Exercise goal –
Although the entries hold pictures, only their words are printed back, exactly as given.

Given records –
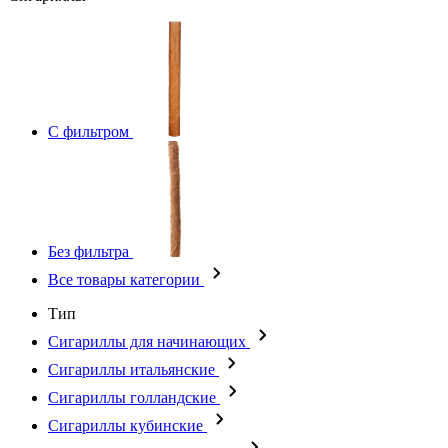
С фильтром
Без фильтра
Все товары категории
Тип
Сигариллы для начинающих
Сигариллы итальянские
Сигариллы голландские
Сигариллы кубинские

Your solution –
С фильтром
Без фильтра
Все товары категории
Тип
Сигариллы для начинающих
Сигариллы итальянские
Сигариллы голландские
Сигариллы кубинские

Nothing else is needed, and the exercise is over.